| Brief |
Your task is to transcribe the lines from the start of the data below through the line containing "agosto Lección 6", inclusive, exactly as they stand and without the pictures.

----------

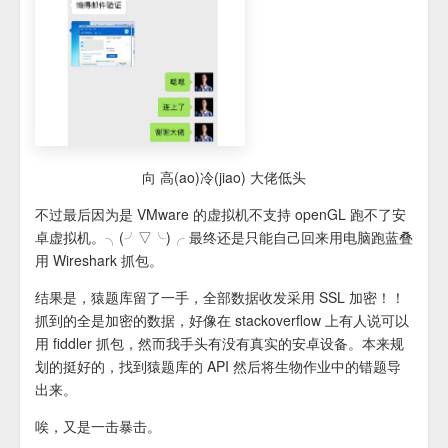
向 高(ao)冷(jiao) 大佬低头
不过最后因为是 VMware 的虚拟机不支持 openGL 跑不了安
卓虚拟机。╮(╯▽╰)╭ 最终还是只能自己回来用电脑跑蓝叠
用 Wireshark 抓包。
结果是，猿题库留了一手，全部数据收发采用 SSL 加密！！
抓到的全是加密的数据，好像在 stackoverflow 上有人说可以
用 fiddler 抓包，然而我手头有没有真实的安卓设备。本来规
划的挺好的，找到猿题库的 API 然后将生物作业中的错题导
出来。
唉，又是一击暴击。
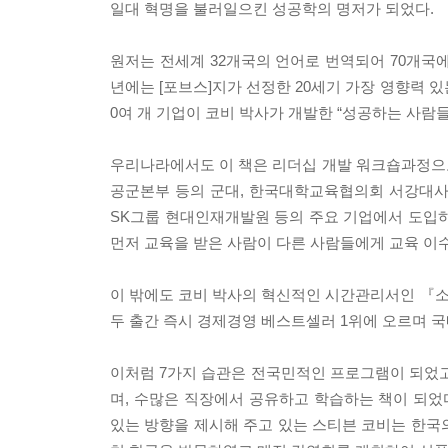
일대 혁명을 불러일으킨 성공학의 명저가 되었다.
원저는 전세계 32개국의 언어로 번역되어 70개국에서
년에는 [포브스]지가 선정한 20세기 가장 영향력 있는
0여 개 기업이 코비 박사가 개발한 “성공하는 사람
우리나라에서도 이 책은 리더십 개발 워크숍과정으
공군본부 등의 군대, 한국대학교육협의회 서강대사
SK그룹 현대인재개발원 등의 주요 기업에서 도입하
먼저 교육을 받은 사람이 다른 사람들에게 교육 이
이 밖에도 코비 박사의 혁신적인 시간관리서인 『소중
두 출간 즉시 경제경영 베스트셀러 1위에 오르며 
이처럼 7가지 습관은 전국민적인 프로그램이 되었고,
며, 수많은 직장에서 공유하고 학습하는 책이 되었
있는 방향을 제시해 주고 있는 스티븐 코비는 한국의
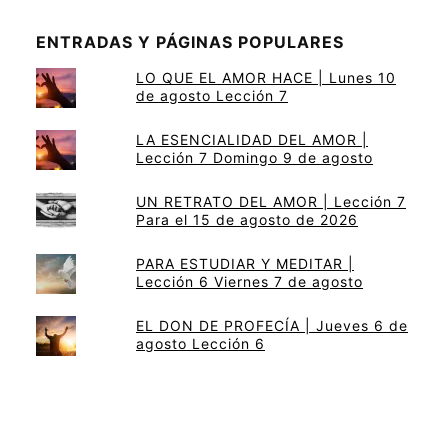
ENTRADAS Y PÁGINAS POPULARES
LO QUE EL AMOR HACE | Lunes 10
de agosto Lección 7
LA ESENCIALIDAD DEL AMOR |
Lección 7 Domingo 9 de agosto
UN RETRATO DEL AMOR | Lección 7
Para el 15 de agosto de 2026
PARA ESTUDIAR Y MEDITAR |
Lección 6 Viernes 7 de agosto
EL DON DE PROFECÍA | Jueves 6 de
agosto Lección 6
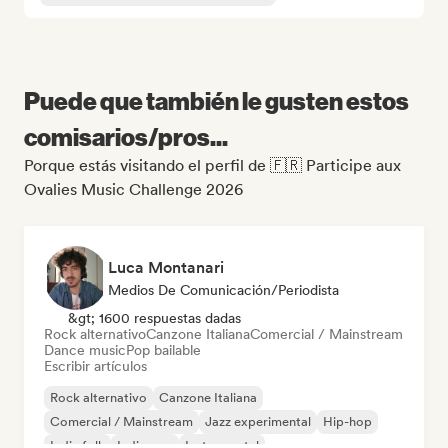
Puede que también le gusten estos
comisarios/pros...
Porque estás visitando el perfil de 🇫🇷 Participe aux
Ovalies Music Challenge 2026
Luca Montanari
Medios De Comunicación/Periodista
&gt; 1600 respuestas dadas
Rock alternativo
Canzone Italiana
Comercial / Mainstream
Dance music
Pop bailable
Escribir artículos
Rock alternativo
Canzone Italiana
Comercial / Mainstream
Jazz experimental
Hip-hop
Indie folk
Indie pop
Instrumental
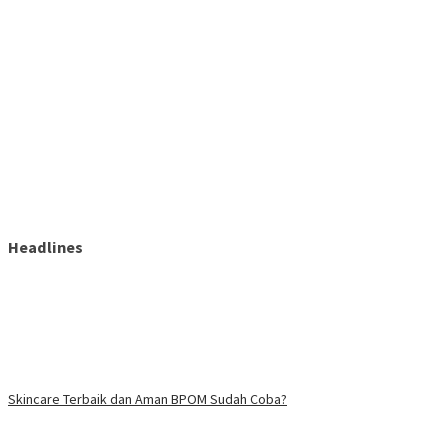
Headlines
Skincare Terbaik dan Aman BPOM Sudah Coba?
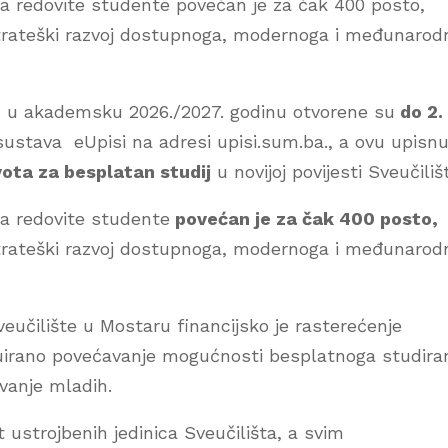
za redovite studente povećan je za čak 400 posto,
strateški razvoj dostupnoga, modernoga i međunarod
ru u akademsku 2026./2027. godinu otvorene su
do 2.
ustava eUpisi na adresi upisi.sum.ba., a ovu upisn
ota za besplatan studij
u novijoj povijesti Sveučiliš
za redovite studente
povećan je za čak 400 posto,
strateški razvoj dostupnoga, modernoga i međunarod
Sveučilište u Mostaru financijsko je rasterećenje
inuirano povećavanje mogućnosti besplatnoga studira
ovanje mladih.
 ustrojbenih jedinica Sveučilišta, a svim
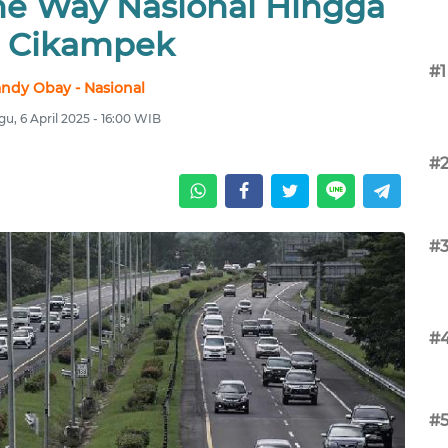
e Way Nasional Hingga
l Cikampek
#1
ndy Obay - Nasional
u, 6 April 2025 - 16:00 WIB
#
#
#
#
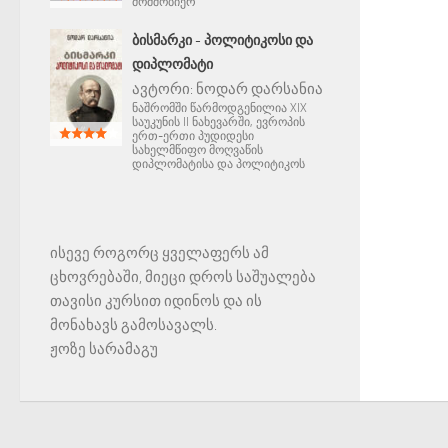
მომშობიერ
ᲑᲘᲡᲛᲐᲠᲙᲘ - ᲞᲝᲚᲘᲢᲘᲙᲝᲡᲘ ᲓᲐ
ᲓᲘᲞᲚᲝᲛᲐᲢᲘ
ავტორი:
ნოდარ დარსანია
ნაშრომში წარმოდგენილია XIX
საუკუნის II ნახევარში, ევროპის
ერთ-ერთი პუდიდესი
სახელმწიფო მოღვაწის
დიპლომატისა და პოლიტიკოს
ისევე როგორც ყველაფერს ამ
ცხოვრებაში, მიეცი დროს საშუალება
თავისი კურსით იდინოს და ის
მონახავს გამოსავალს.
ჟოზე სარამაგუ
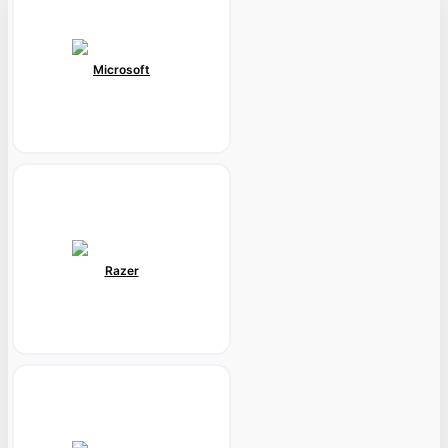
Microsoft
Razer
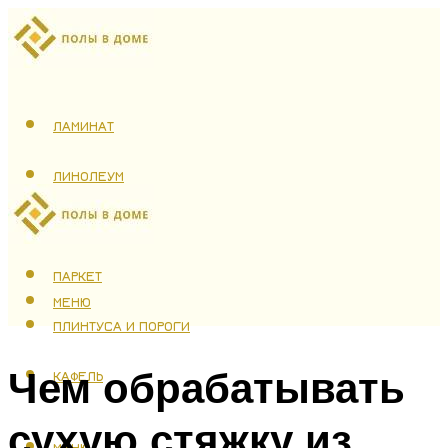
ЛАМИНАТ
ЛИНОЛЕУМ
ТЕПЛЫЙ ПОЛ
ПАРКЕТ
МЕНЮ
ПЛИНТУСА И ПОРОГИ
Чем обрабатывать
КАФЕЛЬ
сухую стяжку из
МЕНЮ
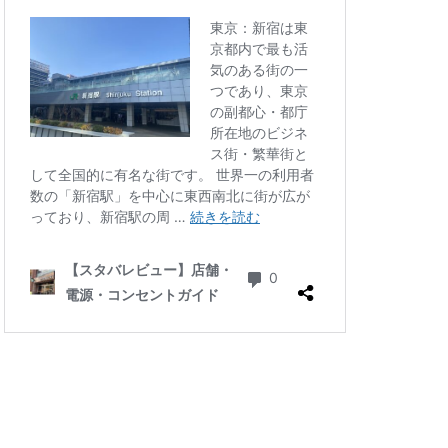
四ツ谷
国体通り
地下鉄
坂戸
大倉山
大和
大手町
大船
学芸大学駅
小川町駅
小平市
川口駅
川島町
川駅
帝京大学
府中競馬場駅
志木駅
志茂
学病院
成城
塚駅
戸田公園
文化村
新三郷
ービル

----------

| Solution |
向 高(ao)冷(jiao) 大佬低头
不过最后因为是 VMware 的虚拟机不支持 openGL 跑不了安
卓虚拟机。╮(╯▽╰)╭ 最终还是只能自己回来用电脑跑蓝叠
用 Wireshark 抓包。
结果是，猿题库留了一手，全部数据收发采用 SSL 加密！！
抓到的全是加密的数据，好像在 stackoverflow 上有人说可以
用 fiddler 抓包，然而我手头有没有真实的安卓设备。本来规
划的挺好的，找到猿题库的 API 然后将生物作业中的错题导
出来。
唉，又是一击暴击。
일대 혁명을 불러일으킨 성공학의 명저가 되었다.
원저는 전세계 32개국의 언어로 번역되어 70개국에서
년에는 [포브스]지가 선정한 20세기 가장 영향력 있는
0여 개 기업이 코비 박사가 개발한 “성공하는 사람
우리나라에서도 이 책은 리더십 개발 워크숍과정으
공군본부 등의 군대, 한국대학교육협의회 서강대사
SK그룹 현대인재개발원 등의 주요 기업에서 도입하
먼저 교육을 받은 사람이 다른 사람들에게 교육 이
이 밖에도 코비 박사의 혁신적인 시간관리서인 『소중
두 출간 즉시 경제경영 베스트셀러 1위에 오르며 
이처럼 7가지 습관은 전국민적인 프로그램이 되었고,
며, 수많은 직장에서 공유하고 학습하는 책이 되었
있는 방향을 제시해 주고 있는 스티븐 코비는 한국의
ENTRADAS Y PÁGINAS POPULARES
LO QUE EL AMOR HACE | Lunes 10
de agosto Lección 7
LA ESENCIALIDAD DEL AMOR |
Lección 7 Domingo 9 de agosto
UN RETRATO DEL AMOR | Lección 7
Para el 15 de agosto de 2026
PARA ESTUDIAR Y MEDITAR |
Lección 6 Viernes 7 de agosto
EL DON DE PROFECÍA | Jueves 6 de
agosto Lección 6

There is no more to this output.